── DATASET RECORDS ──

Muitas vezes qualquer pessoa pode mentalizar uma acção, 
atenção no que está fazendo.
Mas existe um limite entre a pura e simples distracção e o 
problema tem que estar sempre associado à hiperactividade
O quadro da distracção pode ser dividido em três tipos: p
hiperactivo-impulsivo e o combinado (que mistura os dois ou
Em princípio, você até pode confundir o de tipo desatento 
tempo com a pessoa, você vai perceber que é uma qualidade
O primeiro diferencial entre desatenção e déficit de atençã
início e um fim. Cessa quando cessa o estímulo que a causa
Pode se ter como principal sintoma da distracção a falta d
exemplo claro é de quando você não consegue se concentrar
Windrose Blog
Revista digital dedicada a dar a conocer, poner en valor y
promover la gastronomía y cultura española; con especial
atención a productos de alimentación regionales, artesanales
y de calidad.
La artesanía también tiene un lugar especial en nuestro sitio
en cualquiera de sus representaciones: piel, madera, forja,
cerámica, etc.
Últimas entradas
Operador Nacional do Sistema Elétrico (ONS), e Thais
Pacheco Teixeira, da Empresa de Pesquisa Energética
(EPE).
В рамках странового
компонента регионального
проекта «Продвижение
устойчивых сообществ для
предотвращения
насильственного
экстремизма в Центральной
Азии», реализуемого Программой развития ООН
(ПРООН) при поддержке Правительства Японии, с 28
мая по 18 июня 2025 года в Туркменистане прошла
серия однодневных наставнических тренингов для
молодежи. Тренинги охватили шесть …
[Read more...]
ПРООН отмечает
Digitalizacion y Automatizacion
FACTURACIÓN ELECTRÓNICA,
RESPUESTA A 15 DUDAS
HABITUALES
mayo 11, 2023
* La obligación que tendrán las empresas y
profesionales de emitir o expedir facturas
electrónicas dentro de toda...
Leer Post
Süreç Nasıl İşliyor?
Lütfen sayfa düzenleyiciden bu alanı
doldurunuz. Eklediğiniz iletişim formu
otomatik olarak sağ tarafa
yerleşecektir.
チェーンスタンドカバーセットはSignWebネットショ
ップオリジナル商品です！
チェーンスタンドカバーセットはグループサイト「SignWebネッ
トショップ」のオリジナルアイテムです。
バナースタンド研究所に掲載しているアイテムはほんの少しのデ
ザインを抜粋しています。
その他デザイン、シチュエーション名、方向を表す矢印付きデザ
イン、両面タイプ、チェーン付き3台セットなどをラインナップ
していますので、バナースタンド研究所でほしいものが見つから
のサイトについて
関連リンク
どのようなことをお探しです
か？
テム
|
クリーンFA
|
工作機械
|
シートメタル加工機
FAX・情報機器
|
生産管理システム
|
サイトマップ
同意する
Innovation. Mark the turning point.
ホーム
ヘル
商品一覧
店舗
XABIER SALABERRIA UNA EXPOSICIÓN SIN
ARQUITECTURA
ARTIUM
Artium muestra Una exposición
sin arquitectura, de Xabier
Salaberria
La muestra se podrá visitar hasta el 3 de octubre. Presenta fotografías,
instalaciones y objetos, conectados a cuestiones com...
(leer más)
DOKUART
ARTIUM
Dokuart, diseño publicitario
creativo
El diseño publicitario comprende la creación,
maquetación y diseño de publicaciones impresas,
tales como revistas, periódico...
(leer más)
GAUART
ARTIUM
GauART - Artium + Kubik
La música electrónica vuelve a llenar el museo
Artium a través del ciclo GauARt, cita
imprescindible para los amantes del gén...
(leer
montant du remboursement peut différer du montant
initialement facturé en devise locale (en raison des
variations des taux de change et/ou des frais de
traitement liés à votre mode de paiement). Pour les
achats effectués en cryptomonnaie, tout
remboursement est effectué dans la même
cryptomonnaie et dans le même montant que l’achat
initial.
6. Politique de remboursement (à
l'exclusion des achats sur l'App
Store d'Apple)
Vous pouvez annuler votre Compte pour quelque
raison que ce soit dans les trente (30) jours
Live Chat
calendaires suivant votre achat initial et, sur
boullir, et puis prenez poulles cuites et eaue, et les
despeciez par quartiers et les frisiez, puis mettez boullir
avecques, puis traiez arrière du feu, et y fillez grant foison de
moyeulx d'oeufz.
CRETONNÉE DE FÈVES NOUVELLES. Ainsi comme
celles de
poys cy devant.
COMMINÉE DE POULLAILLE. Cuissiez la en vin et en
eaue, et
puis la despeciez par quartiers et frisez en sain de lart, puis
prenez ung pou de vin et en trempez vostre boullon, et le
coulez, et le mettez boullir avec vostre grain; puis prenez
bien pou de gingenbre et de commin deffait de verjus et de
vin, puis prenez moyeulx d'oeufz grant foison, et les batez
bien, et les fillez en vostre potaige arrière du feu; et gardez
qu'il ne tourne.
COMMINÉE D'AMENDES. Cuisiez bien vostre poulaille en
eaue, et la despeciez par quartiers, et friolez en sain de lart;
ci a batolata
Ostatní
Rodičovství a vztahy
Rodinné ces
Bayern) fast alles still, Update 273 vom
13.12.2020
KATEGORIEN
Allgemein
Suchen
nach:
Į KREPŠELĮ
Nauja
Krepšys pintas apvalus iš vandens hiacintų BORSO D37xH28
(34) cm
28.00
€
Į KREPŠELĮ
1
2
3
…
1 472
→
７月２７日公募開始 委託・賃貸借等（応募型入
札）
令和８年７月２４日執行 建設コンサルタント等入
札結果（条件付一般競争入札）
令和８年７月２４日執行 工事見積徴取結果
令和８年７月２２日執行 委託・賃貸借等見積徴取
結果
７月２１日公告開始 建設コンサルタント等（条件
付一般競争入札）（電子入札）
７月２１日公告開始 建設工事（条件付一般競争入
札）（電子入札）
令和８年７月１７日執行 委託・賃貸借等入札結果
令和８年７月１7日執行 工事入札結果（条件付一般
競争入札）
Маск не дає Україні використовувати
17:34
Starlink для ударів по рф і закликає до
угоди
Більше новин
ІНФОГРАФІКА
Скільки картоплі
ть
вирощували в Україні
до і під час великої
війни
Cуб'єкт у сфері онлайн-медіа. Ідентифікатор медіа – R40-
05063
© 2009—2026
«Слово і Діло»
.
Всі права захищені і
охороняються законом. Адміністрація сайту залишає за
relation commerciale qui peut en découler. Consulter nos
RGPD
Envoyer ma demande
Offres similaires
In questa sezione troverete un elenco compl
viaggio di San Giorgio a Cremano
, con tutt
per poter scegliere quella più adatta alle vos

───

» EXERCISE
Transcribe the data above in full, exactly as it appears.

» SOLUTION TO THE PROBLEM
Muitas vezes qualquer pessoa pode mentalizar uma acção, 
atenção no que está fazendo.
Mas existe um limite entre a pura e simples distracção e o 
problema tem que estar sempre associado à hiperactividade
O quadro da distracção pode ser dividido em três tipos: p
hiperactivo-impulsivo e o combinado (que mistura os dois ou
Em princípio, você até pode confundir o de tipo desatento 
tempo com a pessoa, você vai perceber que é uma qualidade
O primeiro diferencial entre desatenção e déficit de atençã
início e um fim. Cessa quando cessa o estímulo que a causa
Pode se ter como principal sintoma da distracção a falta d
exemplo claro é de quando você não consegue se concentrar
Windrose Blog
Revista digital dedicada a dar a conocer, poner en valor y
promover la gastronomía y cultura española; con especial
atención a productos de alimentación regionales, artesanales
y de calidad.
La artesanía también tiene un lugar especial en nuestro sitio
en cualquiera de sus representaciones: piel, madera, forja,
cerámica, etc.
Últimas entradas
Operador Nacional do Sistema Elétrico (ONS), e Thais
Pacheco Teixeira, da Empresa de Pesquisa Energética
(EPE).
В рамках странового
компонента регионального
проекта «Продвижение
устойчивых сообществ для
предотвращения
насильственного
экстремизма в Центральной
Азии», реализуемого Программой развития ООН
(ПРООН) при поддержке Правительства Японии, с 28
мая по 18 июня 2025 года в Туркменистане прошла
серия однодневных наставнических тренингов для
молодежи. Тренинги охватили шесть …
[Read more...]
ПРООН отмечает
Digitalizacion y Automatizacion
FACTURACIÓN ELECTRÓNICA,
RESPUESTA A 15 DUDAS
HABITUALES
mayo 11, 2023
* La obligación que tendrán las empresas y
profesionales de emitir o expedir facturas
electrónicas dentro de toda...
Leer Post
Süreç Nasıl İşliyor?
Lütfen sayfa düzenleyiciden bu alanı
doldurunuz. Eklediğiniz iletişim formu
otomatik olarak sağ tarafa
yerleşecektir.
チェーンスタンドカバーセットはSignWebネットショ
ップオリジナル商品です！
チェーンスタンドカバーセットはグループサイト「SignWebネッ
トショップ」のオリジナルアイテムです。
バナースタンド研究所に掲載しているアイテムはほんの少しのデ
ザインを抜粋しています。
その他デザイン、シチュエーション名、方向を表す矢印付きデザ
イン、両面タイプ、チェーン付き3台セットなどをラインナップ
していますので、バナースタンド研究所でほしいものが見つから
のサイトについて
関連リンク
どのようなことをお探しです
か？
テム
|
クリーンFA
|
工作機械
|
シートメタル加工機
FAX・情報機器
|
生産管理システム
|
サイトマップ
同意する
Innovation. Mark the turning point.
ホーム
ヘル
商品一覧
店舗
XABIER SALABERRIA UNA EXPOSICIÓN SIN
ARQUITECTURA
ARTIUM
Artium muestra Una exposición
sin arquitectura, de Xabier
Salaberria
La muestra se podrá visitar hasta el 3 de octubre. Presenta fotografías,
instalaciones y objetos, conectados a cuestiones com...
(leer más)
DOKUART
ARTIUM
Dokuart, diseño publicitario
creativo
El diseño publicitario comprende la creación,
maquetación y diseño de publicaciones impresas,
tales como revistas, periódico...
(leer más)
GAUART
ARTIUM
GauART - Artium + Kubik
La música electrónica vuelve a llenar el museo
Artium a través del ciclo GauARt, cita
imprescindible para los amantes del gén...
(leer
montant du remboursement peut différer du montant
initialement facturé en devise locale (en raison des
variations des taux de change et/ou des frais de
traitement liés à votre mode de paiement). Pour les
achats effectués en cryptomonnaie, tout
remboursement est effectué dans la même
cryptomonnaie et dans le même montant que l’achat
initial.
6. Politique de remboursement (à
l'exclusion des achats sur l'App
Store d'Apple)
Vous pouvez annuler votre Compte pour quelque
raison que ce soit dans les trente (30) jours
Live Chat
calendaires suivant votre achat initial et, sur
boullir, et puis prenez poulles cuites et eaue, et les
despeciez par quartiers et les frisiez, puis mettez boullir
avecques, puis traiez arrière du feu, et y fillez grant foison de
moyeulx d'oeufz.
CRETONNÉE DE FÈVES NOUVELLES. Ainsi comme
celles de
poys cy devant.
COMMINÉE DE POULLAILLE. Cuissiez la en vin et en
eaue, et
puis la despeciez par quartiers et frisez en sain de lart, puis
prenez ung pou de vin et en trempez vostre boullon, et le
coulez, et le mettez boullir avec vostre grain; puis prenez
bien pou de gingenbre et de commin deffait de verjus et de
vin, puis prenez moyeulx d'oeufz grant foison, et les batez
bien, et les fillez en vostre potaige arrière du feu; et gardez
qu'il ne tourne.
COMMINÉE D'AMENDES. Cuisiez bien vostre poulaille en
eaue, et la despeciez par quartiers, et friolez en sain de lart;
ci a batolata
Ostatní
Rodičovství a vztahy
Rodinné ces
Bayern) fast alles still, Update 273 vom
13.12.2020
KATEGORIEN
Allgemein
Suchen
nach:
Į KREPŠELĮ
Nauja
Krepšys pintas apvalus iš vandens hiacintų BORSO D37xH28
(34) cm
28.00
€
Į KREPŠELĮ
1
2
3
…
1 472
→
７月２７日公募開始 委託・賃貸借等（応募型入
札）
令和８年７月２４日執行 建設コンサルタント等入
札結果（条件付一般競争入札）
令和８年７月２４日執行 工事見積徴取結果
令和８年７月２２日執行 委託・賃貸借等見積徴取
結果
７月２１日公告開始 建設コンサルタント等（条件
付一般競争入札）（電子入札）
７月２１日公告開始 建設工事（条件付一般競争入
札）（電子入札）
令和８年７月１７日執行 委託・賃貸借等入札結果
令和８年７月１7日執行 工事入札結果（条件付一般
競争入札）
Маск не дає Україні використовувати
17:34
Starlink для ударів по рф і закликає до
угоди
Більше новин
ІНФОГРАФІКА
Скільки картоплі
ть
вирощували в Україні
до і під час великої
війни
Cуб'єкт у сфері онлайн-медіа. Ідентифікатор медіа – R40-
05063
© 2009—2026
«Слово і Діло»
.
Всі права захищені і
охороняються законом. Адміністрація сайту залишає за
relation commerciale qui peut en découler. Consulter nos
RGPD
Envoyer ma demande
Offres similaires
In questa sezione troverete un elenco compl
viaggio di San Giorgio a Cremano
, con tutt
per poter scegliere quella più adatta alle vos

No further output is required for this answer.